Arizona Daily Wildcat

The state of Alabama has a thing against dildos.

It's not that it feels threatened by them. It just thinks that they are the loose thread that will cause the tightly woven fabric that is society at large to unravel without hope of repair.

That's a bit dramatic, I know, but there is something fundamentally wrong with government telling its citizens how they can properly "get off."

On Jan. 31, the 11th Circuit Court of Appeals reversed a district court ruling, thereby allowing the state of Alabama to outlaw the sale of "any obscene material or any device or marketed as useful primarily for the stimulation of human genital organs."

It's legislation against orgasms. It's legislation against the pursuit of happiness. It's legislation that, most importantly, represents an imposition by the government into matters where it shouldn't be going - namely, America's bedrooms.

Alabama's Attorney General Bill Pryor doesn't seem to think so, though. He argued that "commerce in the pursuit of orgasms by artificial means for their own sake is detrimental to the health and morality of the State."

Ugh, I thought we as a society had grown beyond the archaic notion that sexual expression, in private no less, needs to be repressed for the well-being of the innocent and virginal, of those not yet tainted by society's more carnal delights. I can just hear the wails of "Oh god, won't somebody please think of the children?!"

I might be exaggerating the issue.
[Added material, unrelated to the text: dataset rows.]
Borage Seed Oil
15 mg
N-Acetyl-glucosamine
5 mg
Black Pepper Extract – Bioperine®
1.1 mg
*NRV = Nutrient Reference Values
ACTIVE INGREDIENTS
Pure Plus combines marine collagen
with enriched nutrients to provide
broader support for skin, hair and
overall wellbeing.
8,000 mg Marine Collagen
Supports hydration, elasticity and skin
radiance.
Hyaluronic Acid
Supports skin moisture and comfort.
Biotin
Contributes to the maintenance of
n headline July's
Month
It's not as if the state of Alabama is going to send the SWAT team into people's bedrooms with tear gas and semi-automatic weapons looking to confiscate vibrators.

More likely, the position of the state is to allow local communities to disallow a certain type of business from setting up shop, which will presumably attract a "seedier" element that would corrupt their children, send property values into a downward spiral and so on. This is more an economic issue than anything else.
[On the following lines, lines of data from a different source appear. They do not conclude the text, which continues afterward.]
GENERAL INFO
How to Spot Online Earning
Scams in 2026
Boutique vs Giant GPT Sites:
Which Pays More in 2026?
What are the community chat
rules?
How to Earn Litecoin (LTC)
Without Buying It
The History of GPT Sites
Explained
However, this is an economic issue couched in the language of preserving the morality of a community. Whose morality? By what standards do we establish these laws of morality? It's not as if orgasms hurt anyone. What are we being protected from?

Moreover, there is a slippery slope at play here. The kinds of material and devices which this law prohibits is up for interpretation. When the vendors posed their defense in the appellate court, they argued that other sexual products would be allowed to continue being distributed, including ribbed condoms and the virility drug Viagra.

The implication here is that, according to the government, there are proper, legal ways to "get your jollies." These kind of laws are in the same category as outdated sodomy laws and statutes that prohibit oral sex. While these kind of prohibitions have a deep-rooted history - many of them were established in the colonial period when nonprocreative sex (masturbation, sodomy, etc.) would be detrimental to a burgeoning society reliant on a growing labor force - they are pretty much a moot point now.

I could go on. I could connect sexual expression with freedom of speech and make a First Amendment argument. I could point out the therapeutic effects these device can have.

But I'm spent, at least if that's OK with the government.